===== Exercise input

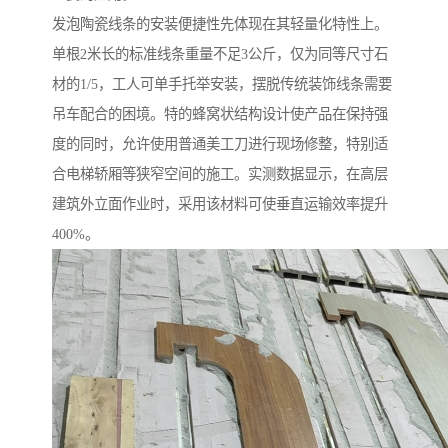
发泡陶瓷线条的安装便捷性先体现在其轻量化特性上。
单根2米长的标准线条重量不足3公斤，仅为同等尺寸石
材的1/5，工人可单手托举安装，摆脱传统装饰线条需要
吊车配合的困境。特的蜂窝状结构设计使产品在保持强
度的同时，允许使用普通美工刀进行现场修整，特别适
合电梯轿厢等狭窄空间的施工。实测数据显示，在高层
建筑外立面作业时，采用该材料可使垂直运输效率提升
400%。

==========

Whenever images occur above, omit them and retype each line exactly as it stands.

- _Response to this task_
发泡陶瓷线条的安装便捷性先体现在其轻量化特性上。
单根2米长的标准线条重量不足3公斤，仅为同等尺寸石
材的1/5，工人可单手托举安装，摆脱传统装饰线条需要
吊车配合的困境。特的蜂窝状结构设计使产品在保持强
度的同时，允许使用普通美工刀进行现场修整，特别适
合电梯轿厢等狭窄空间的施工。实测数据显示，在高层
建筑外立面作业时，采用该材料可使垂直运输效率提升
400%。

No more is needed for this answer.